While many other investors were pouring cash into the market in 2006-2007, and thereby abandoning it in favor of stocks, Buffett was doing just the opposite, quietly allowing Berkshire's currency hoard to accumulate. Then, when the market crashed as a result of the financial crisis, leading most other investors to frantically convert their investments into cash, Buffett did just the opposite.

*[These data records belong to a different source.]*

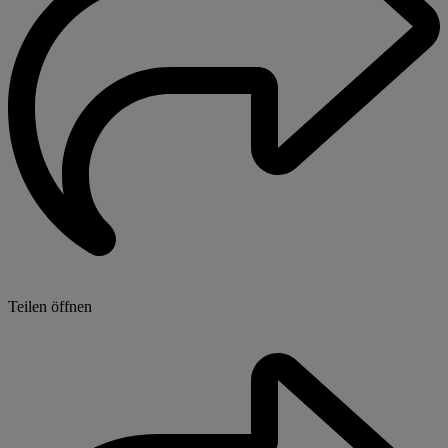
Teilen öffnen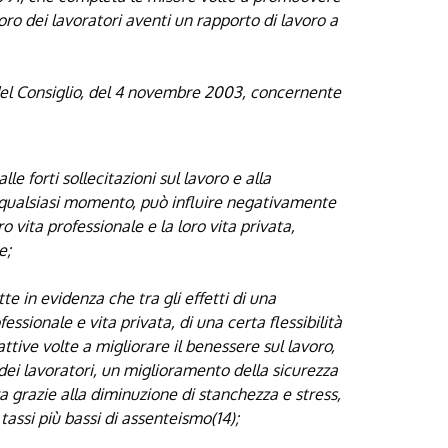
oro dei lavoratori aventi un rapporto di lavoro a
l Consiglio, del 4 novembre 2003, concernente
e forti sollecitazioni sul lavoro e alla
in qualsiasi momento, può influire negativamente
oro vita professionale e la loro vita privata,
e;
 in evidenza che tra gli effetti di una
fessionale e vita privata, di una certa flessibilità
tive volte a migliorare il benessere sul lavoro,
dei lavoratori, un miglioramento della sicurezza
 grazie alla diminuzione di stanchezza e stress,
 tassi più bassi di assenteismo(14);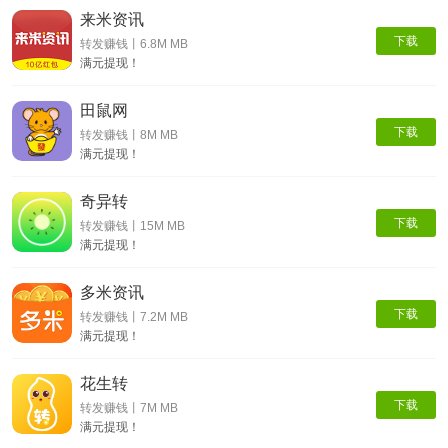
来米资讯
下载
转发赚钱丨6.8M MB
满元提现！
田鼠网
下载
转发赚钱丨8M MB
满元提现！
奇异转
下载
转发赚钱丨15M MB
满元提现！
多米资讯
下载
转发赚钱丨7.2M MB
满元提现！
花生转
下载
转发赚钱丨7M MB
满元提现！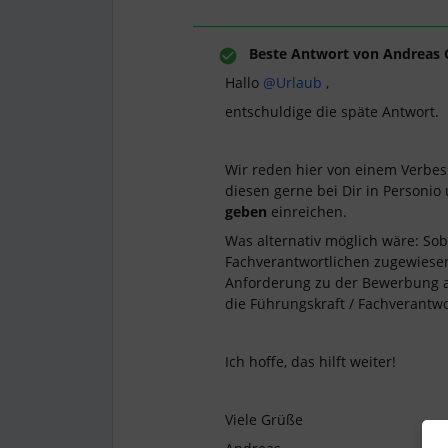
Beste Antwort von
Andreas 
Hallo ​
@Urlaub
,
entschuldige die späte Antwort.
Wir reden hier von einem Verbe
diesen gerne bei Dir in Personio
geben
einreichen.
Was alternativ möglich wäre: Sob
Fachverantwortlichen zugewiesen 
Anforderung zu der Bewerbung a
die Führungskraft / Fachverantwo
Ich hoffe, das hilft weiter!
Viele Grüße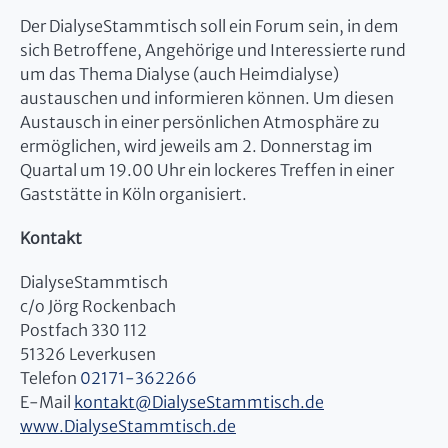
Der DialyseStammtisch soll ein Forum sein, in dem
sich Betroffene, Angehörige und Interessierte rund
um das Thema Dialyse (auch Heimdialyse)
austauschen und informieren können. Um diesen
Austausch in einer persönlichen Atmosphäre zu
ermöglichen, wird jeweils am 2. Donnerstag im
Quartal um 19.00 Uhr ein lockeres Treffen in einer
Gaststätte in Köln organisiert.
Kontakt
DialyseStammtisch
c/o Jörg Rockenbach
Postfach 330 112
51326 Leverkusen
Telefon
02171-362266
E-Mail
kontakt
@
DialyseStammtisch.de
www.DialyseStammtisch.de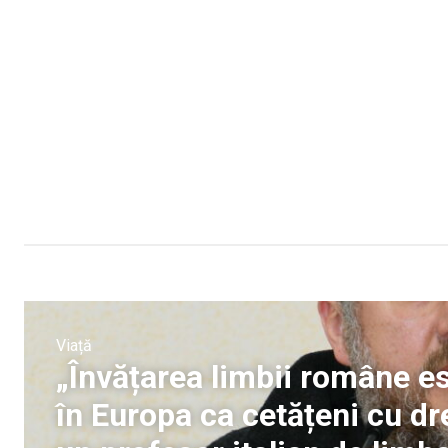
Viață
„Învățarea limbii române es
în Europa ca cetățeni cu dre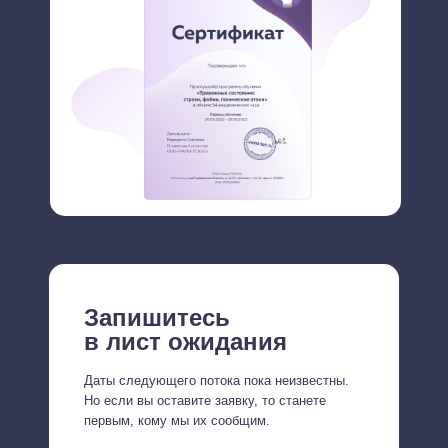
Запишитесь
в лист ожидания
Даты следующего потока пока неизвестны.
Но если вы оставите заявку, то станете
первым, кому мы их сообщим.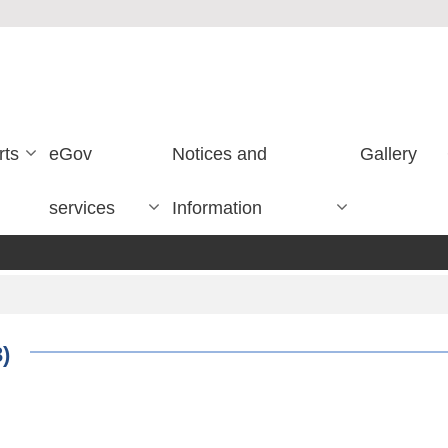
rts
eGov
Notices and
Gallery
services
Information
)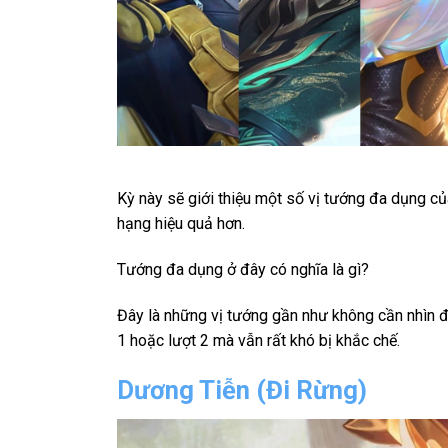
Kỳ này sẽ giới thiệu một số vị tướng đa dụng 
hạng hiệu quả hơn.
Tướng đa dụng ở đây có nghĩa là gì?
Đây là những vị tướng gần như không cần nhìn độ
1 hoặc lượt 2 mà vẫn rất khó bị khắc chế.
Dương Tiễn (Đi Rừng)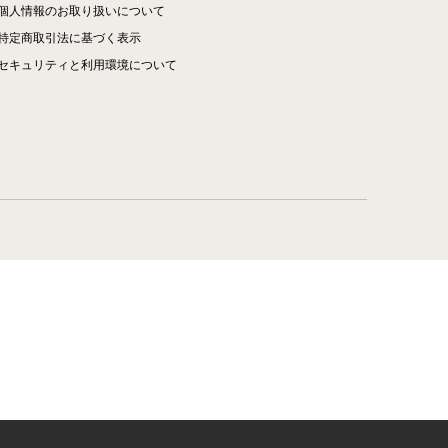
個人情報のお取り扱いについて
特定商取引法に基づく表示
セキュリティと利用環境について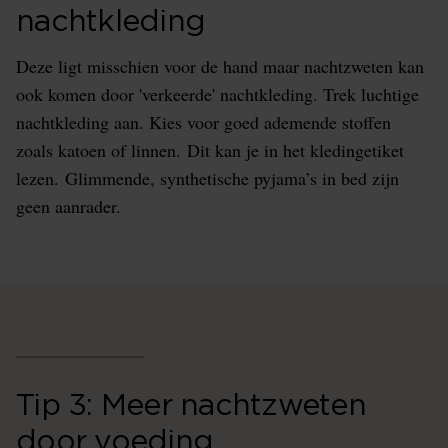
nachtkleding
Deze ligt misschien voor de hand maar nachtzweten kan
ook komen door 'verkeerde' nachtkleding. Trek luchtige
nachtkleding aan. Kies voor goed ademende stoffen
zoals katoen of linnen. Dit kan je in het kledingetiket
lezen. Glimmende, synthetische pyjama’s in bed zijn
geen aanrader.
Tip 3: Meer nachtzweten
door voeding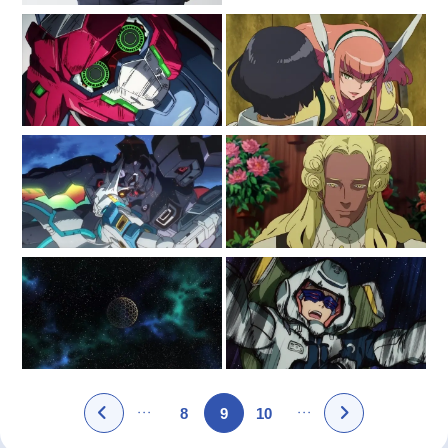
8
9
10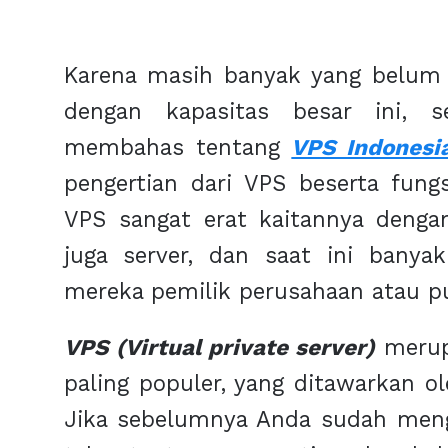
Karena masih banyak yang belum 
dengan kapasitas besar ini, s
membahas tentang
VPS Indonesi
pengertian dari VPS beserta fungs
VPS sangat erat kaitannya denga
juga server, dan saat ini banya
mereka pemilik perusahaan atau pu
VPS (Virtual private server)
merup
paling populer, yang ditawarkan ol
Jika sebelumnya Anda sudah menge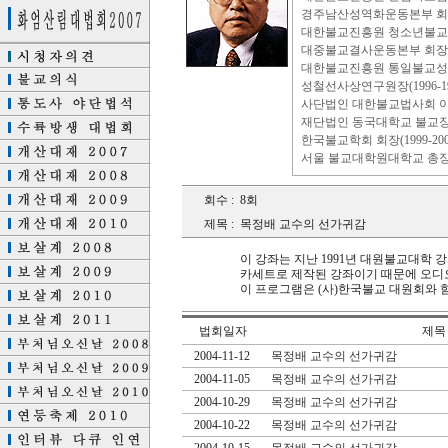
경주남산성역화운동본부 회장(1
대한불교진흥원 청소년불교성전
대중불교결사운동본부 회장(198
대한불교진흥원 통일불교성전편
성철선사상연구원장(1996-19
사단법인 대한불교법사회 이사
재단법인 동국대학교 불교장학
한국불교학회 회장(1999-20
서울 불교대학원대학교 총장(2
회수 :
8회
제목 :
목정배 교수의 선가귀감
이 강좌는 지난 1991년 대원불교대학
카세트로 제작된 강좌이기 때문에 오디오
이 프로그램은 (사)한국불교 대원회와 
법회일자
제목
2004-11-12
목정배 교수의 선가귀감
2004-11-05
목정배 교수의 선가귀감
2004-10-29
목정배 교수의 선가귀감
2004-10-22
목정배 교수의 선가귀감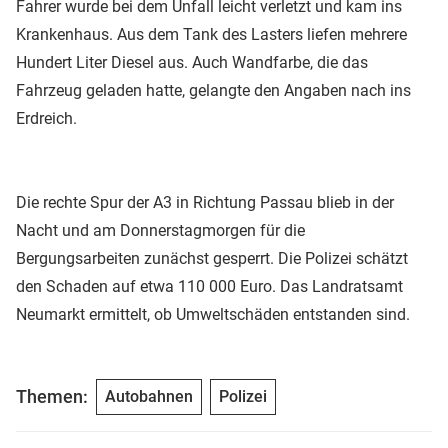
Fahrer wurde bei dem Unfall leicht verletzt und kam ins
Krankenhaus. Aus dem Tank des Lasters liefen mehrere
Hundert Liter Diesel aus. Auch Wandfarbe, die das
Fahrzeug geladen hatte, gelangte den Angaben nach ins
Erdreich.
Die rechte Spur der A3 in Richtung Passau blieb in der
Nacht und am Donnerstagmorgen für die
Bergungsarbeiten zunächst gesperrt. Die Polizei schätzt
den Schaden auf etwa 110 000 Euro. Das Landratsamt
Neumarkt ermittelt, ob Umweltschäden entstanden sind.
Themen:
Autobahnen
Polizei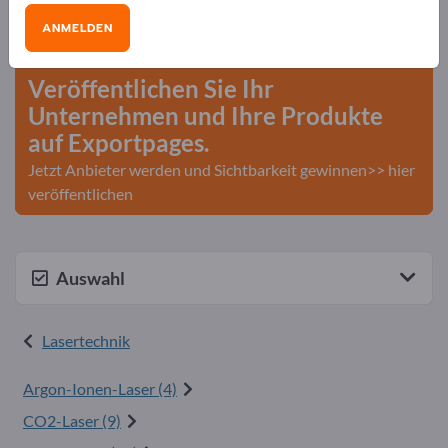
Bedarfe – Angebote – Gebrauchtwaren –
ANMELDEN
Geschäftskontakte>> hier starten
Veröffentlichen Sie Ihr
Unternehmen und Ihre Produkte
auf Exportpages.
Jetzt Anbieter werden und Sichtbarkeit gewinnen>> hier
veröffentlichen
Auswahl
Lasertechnik
Argon-Ionen-Laser (4)
CO2-Laser (9)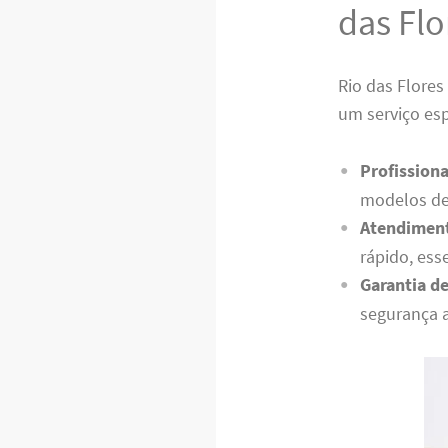
das Flo
Rio das Flores
um serviço esp
Profissiona
modelos de
Atendiment
rápido, ess
Garantia de
segurança 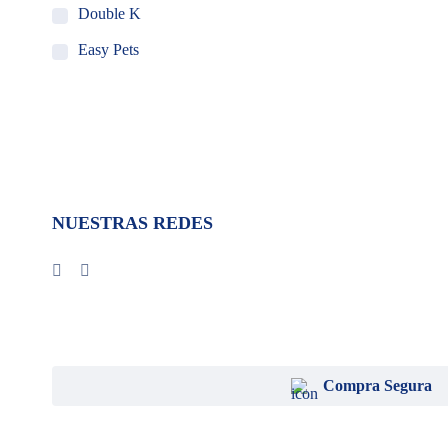
Double K
Easy Pets
Holland Animal Health
MSD Salud Animal
Ourofino
Pet Ag
NUESTRAS REDES
Piramal
Santgar
VedCo
VEDi Lab
Vet One
Compra Segura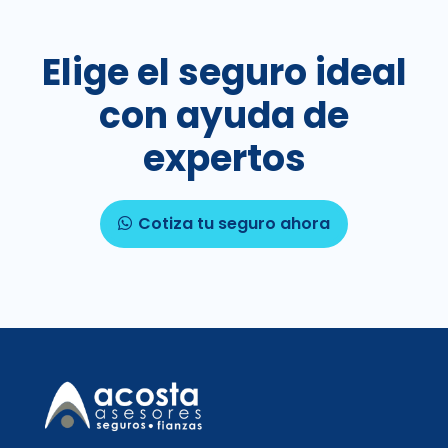
Elige el seguro ideal
con ayuda de
expertos
Cotiza tu seguro ahora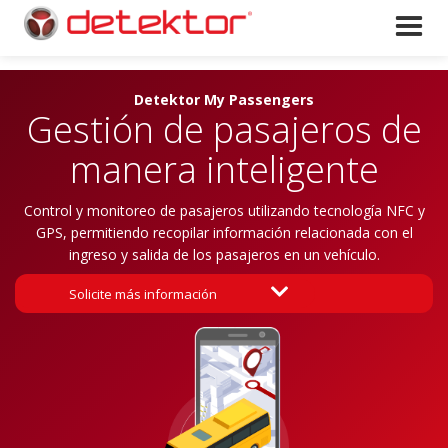
Detektor My Passengers
Gestión de pasajeros de
manera inteligente
Control y monitoreo de pasajeros utilizando tecnología NFC y
GPS, permitiendo recopilar información relacionada con el
ingreso y salida de los pasajeros en un vehículo.

Solicite más información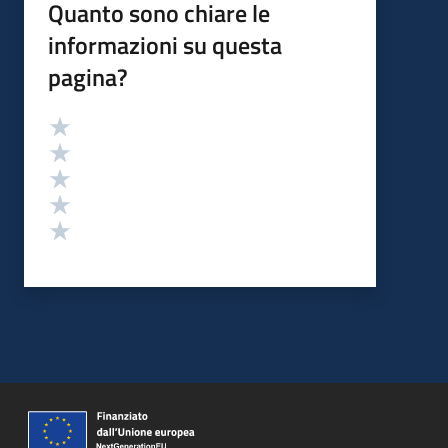
Quanto sono chiare le
informazioni su questa
pagina?
Valutazione
Valuta 5 stelle su 5
Valuta 4 stelle su 5
Valuta 3 stelle su 5
Valuta 2 stelle su 5
Valuta 1 stelle su 5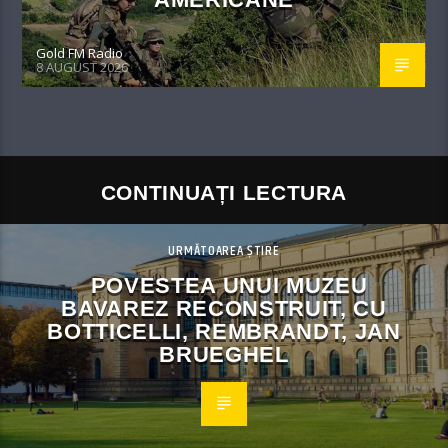
Gold FM Radio
8 AUGUST 2026
CONTINUAȚI LECTURA
URMĂTOAREA ȘTIRE
POVESTEA UNUI MUZEU
BAVAREZ RECONSTRUIT, CU
BOTTICELLI, REMBRANDT, JAN
BRUEGHEL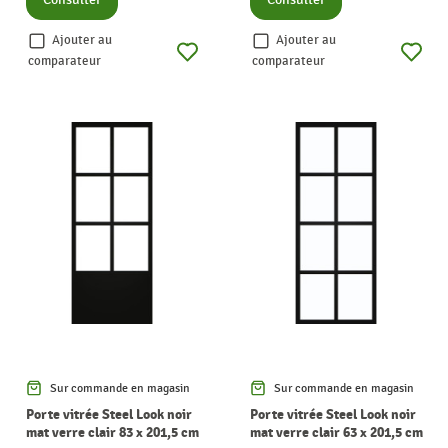
Ajouter au
Ajouter au
comparateur
comparateur
Sur commande en magasin
Sur commande en magasin
Porte vitrée Steel Look noir
Porte vitrée Steel Look noir
mat verre clair 83 x 201,5 cm
mat verre clair 63 x 201,5 cm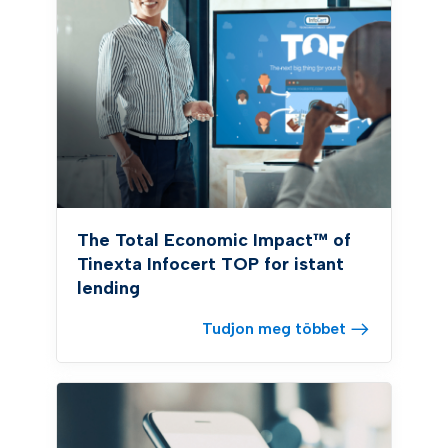
The Total Economic Impact™ of
Tinexta Infocert TOP for istant
lending
Tudjon meg többet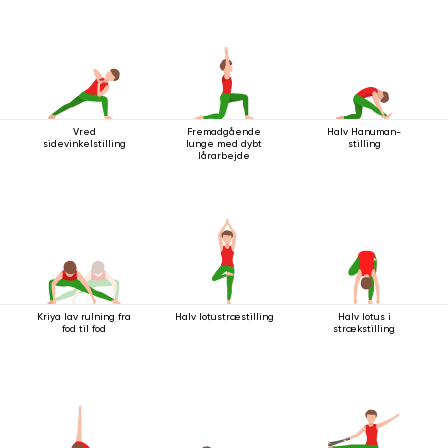
Vred
Fremadgående
Halv Hanuman-
sidevinkelstilling
lunge med dybt
stilling
lårarbejde
Kriya lav rulning fra
Halv lotustræstilling
Halv lotus i
fod til fod
strækstilling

That Buffett is a contrarian won't come as surprise to anyone familiar with the Oracle of Omaha's philosophy. After all, one of his best-known sayings is to be fearful when others are greedy and greedy when others are fearful. But what may not be appreciated as widely is the role cash plays in executing his vision.
The "optionality" of cash
I think it's safe to say that many investors have been conditioned to think that holding cash is an imprudent tactic if one's objective is to build wealth. And, lest there be any doubt, there are, in fact, two good reasons for this belief.
The first is opportunity cost -- that is, if the market goes up by an average of 9% a year as it historically has, then the implied cost of holding cash as opposed to stocks is the forgone opportunity to realize a 9% gain. And the second is inflation, which is presently eroding the value of a dollar by roughly 2% a year.
But obsessing over these two downsides to holding cash leads one to overlook a much more critical upside -- what my colleague Morgan Housel, borrowing from Nassim Taleb's book Antifragile, calls "optionality":
Cash gives you options other assets don't. It lets you take advantage of some situations and protects you from others. And you don't have to forecast what those situations might be. It's the closest thing to finance's get-out-of-jail-free card.
Unfortunately, far too few investors appreciate optionality's value. When most of us look at the cash balances in our bank and brokerage accounts, all we see is lost opportunity. Spurred on by short-term greed and action bias -- our ingrained preference for action over inaction -- we follow the crowd by converting our cash into stocks at precisely the wrong time, leaving little to no resources to deploy once stocks fall.
Cash, investing, and baseball
It's for these reasons that Buffett has said "lethargy bordering on sloth" is a "cornerstone" of his investing style, noting frequently in his annual letter to shareholders how few investments Berkshire made over the corresponding year. Further teasing out this idea, Buffett has analogized investing to baseball:
Investing is the greatest business in the world because you never have to swing. You stand at the plate; the pitcher throws you General Motors at 47! U.S. Steel at 39! And nobody calls a strike on you. There's no penalty except opportunity. All day you wait for the pitch you like; then when the fielders are asleep, you step up and hit it.
Of course, implicit in all of this is the ebb and flow of Berkshire's balance of cash and equivalents -- which currently stands at $50 billion. As Buffett waits for a pitch to swing at, the voluminous cash flow from Berkshire's subsidiaries accumulates. And then, when an agreeable pitch finally crosses the plate, often in the midst of a market calamity, he has plenty of power to swing at it.
The point here is that cash is king. You never know when the market will crash, leaving behind bargains for investors like Buffett (and hopefully yourself) with a stockpile that's ready and waiting to deploy when the time is right.